I progetti dei nuovi Dipartimenti saranno sottoposti alla valutazione e all’approvazione degli organi accademici. Il Senato Accademico, nella seduta del 12 giugno, esprimerà il parere relativamente alla coerenza scientifica e didattica dei progetti, mentre il Consiglio di amministrazione, nell’adunanza del 15 giugno, valuterà la sostenibilità delle risorse umane e finanziarie e delibererà l’istituzione delle strutture, che sarà poi formalizzata tramite Decreti rettorali. Entro trenta giorni, quindi, i Dipartimenti dovranno eleggere i propri organi: direttore, consiglio, commissione paritetica docenti-studenti ed eventuale consiglio di direzione. I cinque direttori saranno probabilmente eletti il 4 luglio ed entreranno di diritto a far parte del nuovo Senato Accademico, quindi gli equilibri all’interno dell’organo potrebbero essere sensibilmente modificati proprio dall’ingresso dei nuovi componenti.

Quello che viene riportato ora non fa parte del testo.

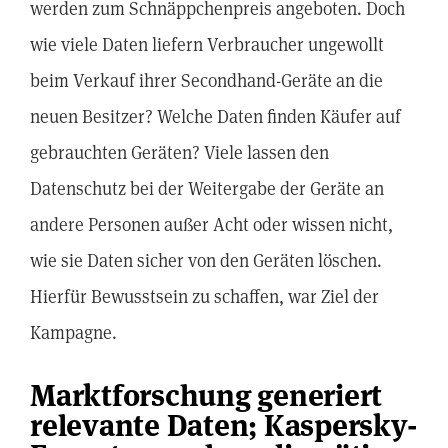
werden zum Schnäppchenpreis angeboten. Doch
wie viele Daten liefern Verbraucher ungewollt
beim Verkauf ihrer Secondhand-Geräte an die
neuen Besitzer? Welche Daten finden Käufer auf
gebrauchten Geräten? Viele lassen den
Datenschutz bei der Weitergabe der Geräte an
andere Personen außer Acht oder wissen nicht,
wie sie Daten sicher von den Geräten löschen.
Hierfür Bewusstsein zu schaffen, war Ziel der
Kampagne.
Marktforschung generiert
relevante Daten; Kaspersky-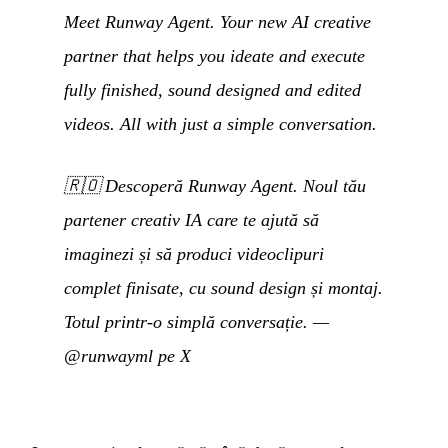
Meet Runway Agent. Your new AI creative
partner that helps you ideate and execute
fully finished, sound designed and edited
videos. All with just a simple conversation.
🇷🇴
Descoperă Runway Agent. Noul tău
partener creativ IA care te ajută să
imaginezi și să produci videoclipuri
complet finisate, cu sound design și montaj.
Totul printr-o simplă conversație.
—
@runwayml pe X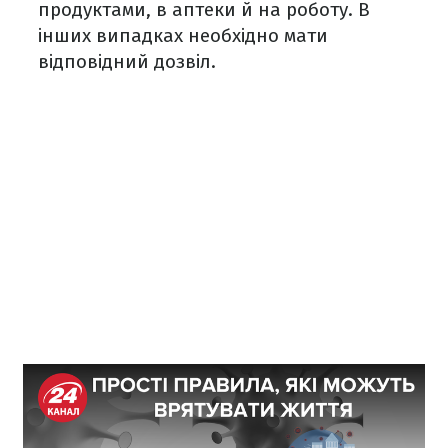
продуктами, в аптеки й на роботу. В
інших випадках необхідно мати
відповідний дозвіл.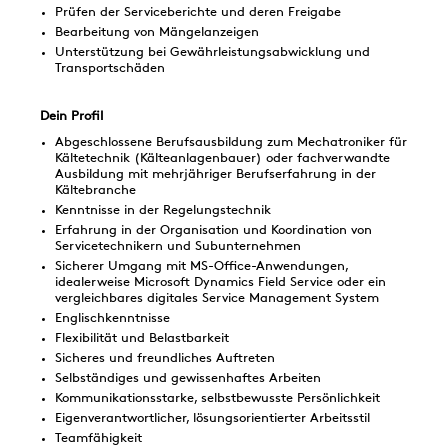
Prüfen der Serviceberichte und deren Freigabe
Bearbeitung von Mängelanzeigen
Unterstützung bei Gewährleistungsabwicklung und
Transportschäden
Dein Profil
Abgeschlossene Berufsausbildung zum Mechatroniker für
Kältetechnik (Kälteanlagenbauer) oder fachverwandte
Ausbildung mit mehrjähriger Berufserfahrung in der
Kältebranche
Kenntnisse in der Regelungstechnik
Erfahrung in der Organisation und Koordination von
Servicetechnikern und Subunternehmen
Sicherer Umgang mit MS-Office-Anwendungen,
idealerweise Microsoft Dynamics Field Service oder ein
vergleichbares digitales Service Management System
Englischkenntnisse
Flexibilität und Belastbarkeit
Sicheres und freundliches Auftreten
Selbständiges und gewissenhaftes Arbeiten
Kommunikationsstarke, selbstbewusste Persönlichkeit
Eigenverantwortlicher, lösungsorientierter Arbeitsstil
Teamfähigkeit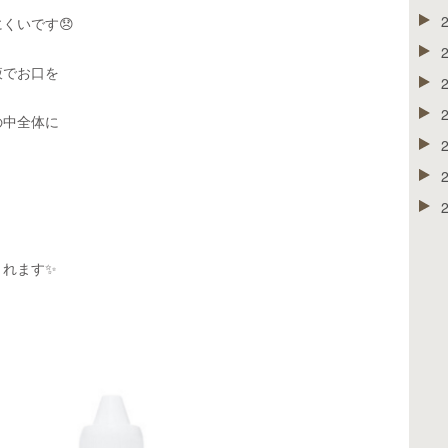
くいです😞
液でお口を
の中全体に
くれます✨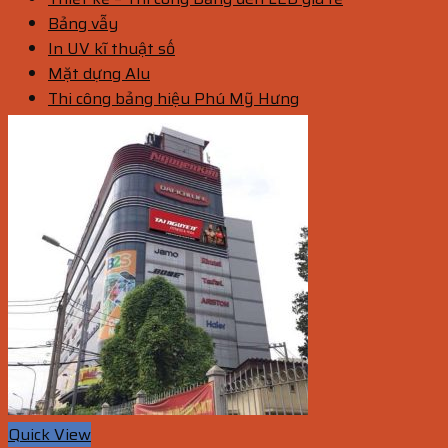
Bảng vẫy
In UV kĩ thuật số
Mặt dựng Alu
Thi công bảng hiệu Phú Mỹ Hưng
Quick View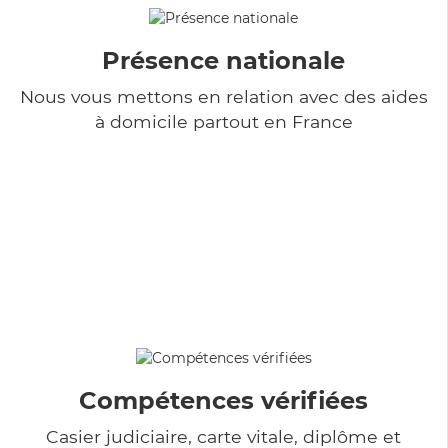
Présence nationale
Nous vous mettons en relation avec des aides
à domicile partout en France
Compétences vérifiées
Casier judiciaire, carte vitale, diplôme et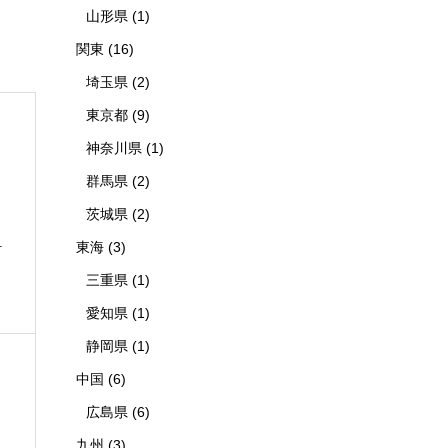
山形県
(1)
関東
(16)
埼玉県
(2)
東京都
(9)
神奈川県
(1)
群馬県
(2)
茨城県
(2)
東海
(3)
町
三重県
(1)
愛知県
(1)
静岡県
(1)
中国
(6)
広島県
(6)
九州
(3)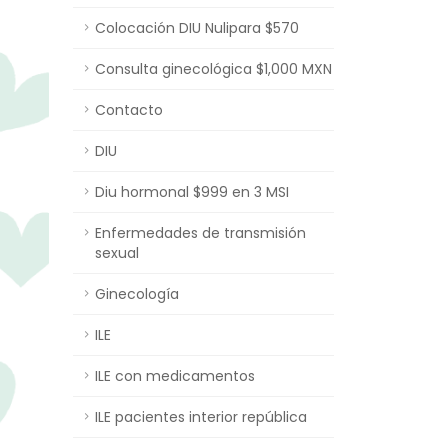
Colocación DIU Nulipara $570
Consulta ginecológica $1,000 MXN
Contacto
DIU
Diu hormonal $999 en 3 MSI
Enfermedades de transmisión
sexual
Ginecología
ILE
ILE con medicamentos
ILE pacientes interior república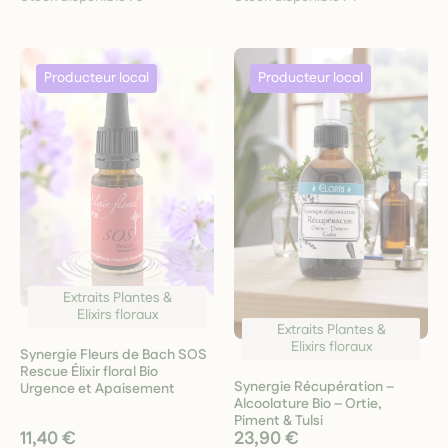
Extraits Plantes &
Elixirs floraux
Extraits Plantes &
Elixirs floraux
Synergie Fleurs de Bach SOS
Rescue Élixir floral Bio
Synergie Récupération –
Urgence et Apaisement
Alcoolature Bio – Ortie,
Piment & Tulsi
11,40 €
23,90 €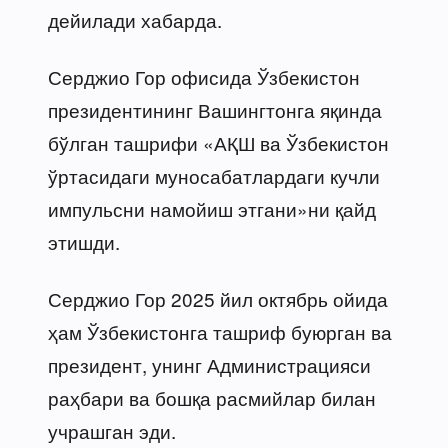
дейилади хабарда.
Серджио Гор офисида Ўзбекистон
президентининг Вашингтонга яқинда
бўлган ташрифи «АҚШ ва Ўзбекистон
ўртасидаги муносабатлардаги кучли
импульсни намойиш этгани»ни қайд
этишди.
Серджио Гор 2025 йил октябрь ойида
ҳам Ўзбекистонга ташриф буюрган ва
президент, унинг Администрацияси
раҳбари ва бошқа расмийлар билан
учрашган эди.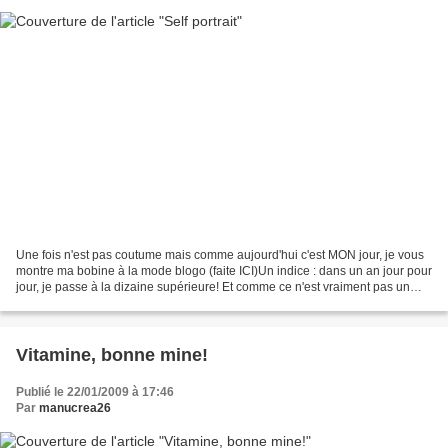
Une fois n'est pas coutume mais comme aujourd'hui c'est MON jour, je vous
montre ma bobine à la mode blogo (faite ICI)Un indice : dans un an jour pour
jour, je passe à la dizaine supérieure! Et comme ce n'est vraiment pas un
jour comme les autres, c'est...
Vitamine, bonne mine!
Publié le 22/01/2009 à 17:46
Par
manucrea26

Intanto è già iniziato il toto candidati. A Studi Umanistici, ex-Lettere e Filosofia, che è il dipartimento maggiormente in crescita dell’ateneo, si sono già candidati una linguista, Patrizia Oppici e un filologo, il genovese Massimo Bonafin. Potrebbe mettere d’accordo tutti però la storica Paola Magnarelli, tra i più stimati docenti dell’ateneo, e che ha già dato la sua disponibilità. A Scienze Politiche, le preferenze convergono su Francesco Adornato e a Scienze della Formazione su Michele Corsi. A Economia e Diritto si è già fatto avanti il giurista Giulio Salerno. Grande incertezza, invece, a Giurisprudenza dove non si conoscono ancora i nomi dei candidati.